渡辺先生ほどの素晴らしい方でも「汝の敵を愛せよ」が守れないのだから,自分なんて当然無理だよなあと思いつつ,そのときの渡辺先生の加害者に対する心境を聴いて,はっと気づきました。

加害者のことは今でもある意味許せないけど,「せめて相手の不幸を願わないことを心に留めて生きたい」と話されていました。

私ごときが渡辺先生の言葉を分析するのもおこがましいですが,渡辺先生は,「汝の敵を愛せよ」は守れないようで,加害者のことを既に赦されていると推察しました。そして,加害者に対する憎しみや憎悪といったネガティブ感情をコントロールし,相手の不幸を願わないといったポジティブな側面を捉えているようにも思いました。

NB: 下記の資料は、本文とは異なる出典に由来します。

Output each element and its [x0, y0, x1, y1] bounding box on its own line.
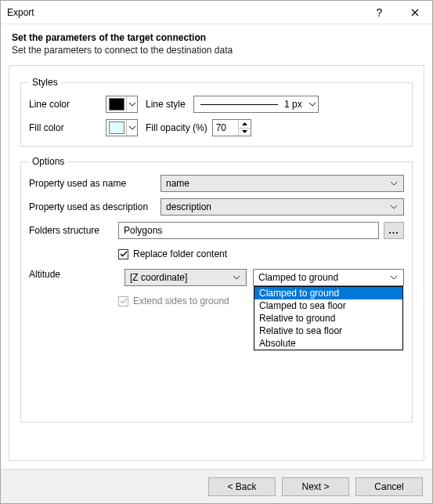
titlebar: Export ? — [1, 1, 432, 24]
content-panel: Styles Line color Line style 1 px — [9, 65, 424, 461]
chevron-down-icon — [389, 182, 399, 186]
window-title: Export — [7, 7, 362, 18]
header-heading: Set the parameters of the target connect… — [12, 32, 421, 43]
extend-sides-label: Extend sides to ground — [133, 296, 229, 306]
altitude-label: Altitude — [29, 269, 118, 280]
replace-folder-label: Replace folder content — [133, 248, 227, 259]
altitude-mode-select[interactable]: Clamped to ground Clamped to ground Clam… — [253, 269, 404, 286]
dropdown-option[interactable]: Clamped to sea floor — [254, 299, 402, 312]
help-button[interactable]: ? — [362, 1, 397, 24]
dropdown-option[interactable]: Clamped to ground — [254, 287, 402, 299]
property-name-select[interactable]: name — [161, 175, 404, 192]
spin-up-icon[interactable] — [239, 120, 251, 128]
chevron-down-icon — [232, 276, 241, 280]
altitude-source-select[interactable]: [Z coordinate] — [124, 269, 247, 286]
dropdown-option[interactable]: Relative to sea floor — [254, 325, 402, 337]
fill-color-label: Fill color — [29, 122, 106, 133]
options-legend: Options — [29, 156, 67, 167]
line-style-label: Line style — [146, 99, 186, 110]
checkbox-icon — [118, 296, 128, 306]
replace-folder-checkbox[interactable]: Replace folder content — [118, 248, 227, 259]
checkbox-icon — [118, 249, 128, 259]
chevron-down-icon — [389, 276, 399, 280]
close-icon — [411, 9, 419, 16]
next-button[interactable]: Next > — [282, 477, 349, 496]
back-button[interactable]: < Back — [208, 477, 276, 496]
fill-opacity-label: Fill opacity (%) — [146, 122, 207, 133]
chevron-down-icon — [307, 96, 318, 112]
line-color-picker[interactable] — [106, 96, 138, 113]
chevron-down-icon — [389, 205, 399, 209]
chevron-down-icon — [126, 120, 137, 136]
close-button[interactable] — [397, 1, 432, 24]
fill-opacity-value: 70 — [213, 120, 238, 136]
line-style-value: 1 px — [284, 99, 302, 110]
export-dialog: Export ? Set the parameters of the targe… — [0, 0, 433, 504]
property-description-select[interactable]: description — [161, 198, 404, 216]
fill-color-picker[interactable] — [106, 119, 138, 136]
line-preview — [200, 104, 278, 105]
chevron-down-icon — [126, 96, 137, 112]
styles-group: Styles Line color Line style 1 px — [20, 77, 413, 147]
fill-opacity-stepper[interactable]: 70 — [212, 119, 251, 136]
dropdown-option[interactable]: Absolute — [254, 337, 402, 350]
footer: < Back Next > Cancel — [1, 469, 432, 503]
fill-color-swatch — [109, 121, 124, 134]
spin-down-icon[interactable] — [239, 128, 251, 136]
header-subheading: Set the parameters to connect to the des… — [12, 45, 421, 56]
browse-button[interactable]: ... — [384, 222, 404, 239]
cancel-button[interactable]: Cancel — [355, 477, 423, 496]
property-name-label: Property used as name — [29, 178, 161, 189]
styles-legend: Styles — [29, 77, 61, 88]
folders-structure-label: Folders structure — [29, 225, 118, 236]
altitude-mode-dropdown: Clamped to ground Clamped to sea floor R… — [254, 286, 403, 350]
folders-structure-input[interactable]: Polygons — [118, 222, 379, 239]
header: Set the parameters of the target connect… — [1, 24, 432, 65]
extend-sides-checkbox: Extend sides to ground — [118, 296, 229, 306]
line-color-swatch — [109, 98, 124, 111]
property-description-label: Property used as description — [29, 201, 161, 212]
options-group: Options Property used as name name Prope… — [20, 156, 413, 422]
line-color-label: Line color — [29, 99, 106, 110]
dropdown-option[interactable]: Relative to ground — [254, 312, 402, 325]
line-style-picker[interactable]: 1 px — [193, 96, 319, 113]
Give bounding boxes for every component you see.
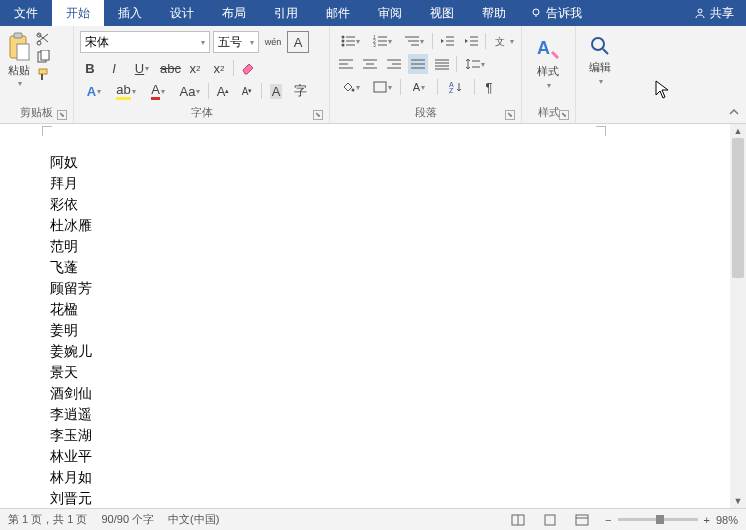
copy-button[interactable] — [36, 50, 52, 64]
text-effects-button[interactable]: A▾ — [80, 81, 108, 101]
zoom-out-button[interactable]: − — [605, 514, 611, 526]
italic-button[interactable]: I — [104, 58, 124, 78]
bullets-button[interactable]: ▾ — [336, 31, 364, 51]
enclose-characters-button[interactable]: A — [266, 81, 286, 101]
grow-font-button[interactable]: A▴ — [213, 81, 233, 101]
font-name-combo[interactable]: 宋体▾ — [80, 31, 210, 53]
font-launcher[interactable]: ⬊ — [313, 110, 323, 120]
bold-button[interactable]: B — [80, 58, 100, 78]
text-direction-button[interactable]: 文▾ — [490, 31, 518, 51]
document-line[interactable]: 林月如 — [50, 467, 92, 488]
phonetic-guide-button[interactable]: wén — [262, 31, 284, 53]
tab-help[interactable]: 帮助 — [468, 0, 520, 26]
document-line[interactable]: 范明 — [50, 236, 92, 257]
tab-view[interactable]: 视图 — [416, 0, 468, 26]
shading-button[interactable]: ▾ — [336, 77, 364, 97]
search-icon — [588, 34, 612, 58]
align-right-button[interactable] — [384, 54, 404, 74]
paste-button[interactable]: 粘贴 ▾ — [6, 32, 32, 88]
superscript-button[interactable]: x2 — [209, 58, 229, 78]
svg-rect-52 — [374, 82, 386, 92]
tell-me[interactable]: 告诉我 — [520, 0, 592, 26]
tab-file[interactable]: 文件 — [0, 0, 52, 26]
scroll-track[interactable] — [730, 138, 746, 494]
justify-button[interactable] — [408, 54, 428, 74]
language-indicator[interactable]: 中文(中国) — [168, 512, 219, 527]
zoom-slider[interactable] — [618, 518, 698, 521]
document-text[interactable]: 阿奴拜月彩依杜冰雁范明飞蓬顾留芳花楹姜明姜婉儿景天酒剑仙李逍遥李玉湖林业平林月如… — [50, 152, 92, 508]
sort-button[interactable]: AZ — [442, 77, 470, 97]
format-painter-button[interactable] — [36, 68, 52, 82]
subscript-button[interactable]: x2 — [185, 58, 205, 78]
outdent-icon — [440, 35, 454, 47]
font-color-button[interactable]: A▾ — [144, 81, 172, 101]
cut-button[interactable] — [36, 32, 52, 46]
paint-bucket-icon — [341, 81, 355, 93]
document-line[interactable]: 李逍遥 — [50, 404, 92, 425]
document-line[interactable]: 景天 — [50, 362, 92, 383]
underline-button[interactable]: U▾ — [128, 58, 156, 78]
styles-launcher[interactable]: ⬊ — [559, 110, 569, 120]
shrink-font-button[interactable]: A▾ — [237, 81, 257, 101]
paragraph-group-label: 段落 — [415, 106, 437, 118]
strikethrough-button[interactable]: abc — [160, 58, 181, 78]
character-shading-button[interactable]: 字 — [290, 81, 310, 101]
tab-home[interactable]: 开始 — [52, 0, 104, 26]
distribute-button[interactable] — [432, 54, 452, 74]
document-line[interactable]: 飞蓬 — [50, 257, 92, 278]
document-area[interactable]: 阿奴拜月彩依杜冰雁范明飞蓬顾留芳花楹姜明姜婉儿景天酒剑仙李逍遥李玉湖林业平林月如… — [0, 124, 746, 508]
tab-mailings[interactable]: 邮件 — [312, 0, 364, 26]
decrease-indent-button[interactable] — [437, 31, 457, 51]
document-line[interactable]: 林业平 — [50, 446, 92, 467]
document-line[interactable]: 花楹 — [50, 299, 92, 320]
document-line[interactable]: 李玉湖 — [50, 425, 92, 446]
align-left-button[interactable] — [336, 54, 356, 74]
line-spacing-button[interactable]: ▾ — [461, 54, 489, 74]
multilevel-list-button[interactable]: ▾ — [400, 31, 428, 51]
document-line[interactable]: 姜明 — [50, 320, 92, 341]
align-center-button[interactable] — [360, 54, 380, 74]
editing-button[interactable]: 编辑 ▾ — [580, 28, 620, 92]
zoom-thumb[interactable] — [656, 515, 664, 524]
highlight-button[interactable]: ab▾ — [112, 81, 140, 101]
character-scale-button[interactable]: Aa▾ — [176, 81, 204, 101]
styles-button[interactable]: A 样式 ▾ — [526, 28, 570, 96]
show-marks-button[interactable]: ¶ — [479, 77, 499, 97]
paragraph-launcher[interactable]: ⬊ — [505, 110, 515, 120]
document-line[interactable]: 姜婉儿 — [50, 341, 92, 362]
asian-layout-button[interactable]: A▾ — [405, 77, 433, 97]
document-line[interactable]: 顾留芳 — [50, 278, 92, 299]
clear-formatting-button[interactable] — [238, 58, 258, 78]
tab-review[interactable]: 审阅 — [364, 0, 416, 26]
status-bar: 第 1 页，共 1 页 90/90 个字 中文(中国) − + 98% — [0, 508, 746, 530]
print-layout-button[interactable] — [541, 512, 559, 528]
tab-layout[interactable]: 布局 — [208, 0, 260, 26]
vertical-scrollbar[interactable]: ▲ ▼ — [730, 124, 746, 508]
document-line[interactable]: 杜冰雁 — [50, 215, 92, 236]
document-line[interactable]: 刘晋元 — [50, 488, 92, 508]
web-layout-button[interactable] — [573, 512, 591, 528]
tab-insert[interactable]: 插入 — [104, 0, 156, 26]
numbering-button[interactable]: 123▾ — [368, 31, 396, 51]
page-indicator[interactable]: 第 1 页，共 1 页 — [8, 512, 87, 527]
zoom-level[interactable]: 98% — [716, 514, 738, 526]
character-border-button[interactable]: A — [287, 31, 309, 53]
font-size-combo[interactable]: 五号▾ — [213, 31, 259, 53]
borders-button[interactable]: ▾ — [368, 77, 396, 97]
scroll-thumb[interactable] — [732, 138, 744, 278]
tab-design[interactable]: 设计 — [156, 0, 208, 26]
document-line[interactable]: 酒剑仙 — [50, 383, 92, 404]
zoom-in-button[interactable]: + — [704, 514, 710, 526]
collapse-ribbon-button[interactable] — [728, 106, 740, 118]
read-mode-button[interactable] — [509, 512, 527, 528]
scroll-up-button[interactable]: ▲ — [734, 124, 743, 138]
tab-references[interactable]: 引用 — [260, 0, 312, 26]
document-line[interactable]: 彩依 — [50, 194, 92, 215]
increase-indent-button[interactable] — [461, 31, 481, 51]
share-button[interactable]: 共享 — [682, 0, 746, 26]
document-line[interactable]: 阿奴 — [50, 152, 92, 173]
scroll-down-button[interactable]: ▼ — [734, 494, 743, 508]
document-line[interactable]: 拜月 — [50, 173, 92, 194]
word-count[interactable]: 90/90 个字 — [101, 512, 154, 527]
clipboard-launcher[interactable]: ⬊ — [57, 110, 67, 120]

さらに,渡辺先生は,加害者を許さない,愛さないといった自らの敬虔なクリスチャンとしての罪をも大局的に赦されていると感じました。

自分の行為を許せない,自分を愛せない人は,他人を許すことも,愛することもできません。

自分,失敗した自分,他人に憎しみ・憎悪を抱いた自分を許すと,意志力が高まり,レジリエンスが強化されます。

理解力の不足した私は,渡辺和子先生のお話を伺って,ようやく牧師先生の説教がわかりかけてきました。

「汝の敵を愛せよ」とは,自分自身の内面に生じた相手に対する敵愾心を受容し,赦し,愛せという意味なのではないかと。

敵に対する憎しみ・憎悪といったネガティブ感情を抱いた自分を受け止め,それを赦し,愛せということではないかと。

なので,ブログを愛読いただいている皆様も,もしひどい過ち・失敗を犯して後悔しているとき,罪悪感や悲しみを抱いているとき,許し難い怒り・憎悪を抱いているとき,そのような自分と自分のネガティブ感情を受け止め,深く反省・内省したうえで許してください。

そして,そのような状況のポジティブな側面を見つけ,見つめてください。そうすれば,利他心が芽生え,レジリエンスも強化されます。

それにしても,周囲には最近のテレビは面白くないから見ないと公言しながら,テレビネタで続けてブログを書く私はなんと一貫性がないのだろう。そんな言行不一致な自分も受容し,許容することにします。